▸ **PROBLEM REQUIREMENTS**
The lines from the one holding "of the genu" through the end of the records below are to be written out exactly, and nothing else; pictures are to be left out.

════════════════════

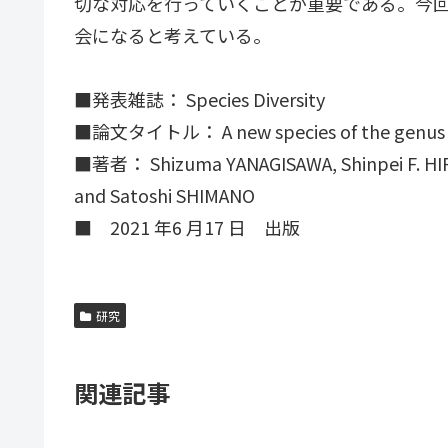
切な対応を行っていくことが重要である。今
会になると考えている。
■発表雑誌： Species Diversity
■論文タイトル： A new species of the genu
■著者： Shizuma YANAGISAWA, Shinpei F. HIR
and Satoshi SHIMANO
■ 2021 年6 月17 日 出版
研究
関連記事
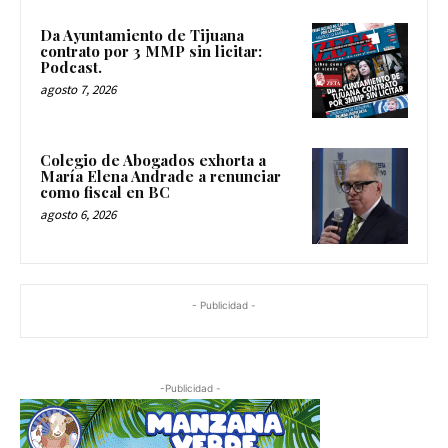
Da Ayuntamiento de Tijuana
contrato por 3 MMP sin licitar:
Podcast.
agosto 7, 2026
Colegio de Abogados exhorta a
María Elena Andrade a renunciar
como fiscal en BC
agosto 6, 2026
- Publicidad -
-Publicidad -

════════════════════

▸ **TASK RESPONSE**
■論文タイトル： A new species of the genu
■著者： Shizuma YANAGISAWA, Shinpei F. HIR
and Satoshi SHIMANO
■ 2021 年6 月17 日 出版
研究
関連記事
Da Ayuntamiento de Tijuana
contrato por 3 MMP sin licitar:
Podcast.
agosto 7, 2026
Colegio de Abogados exhorta a
María Elena Andrade a renunciar
como fiscal en BC
agosto 6, 2026
- Publicidad -
-Publicidad -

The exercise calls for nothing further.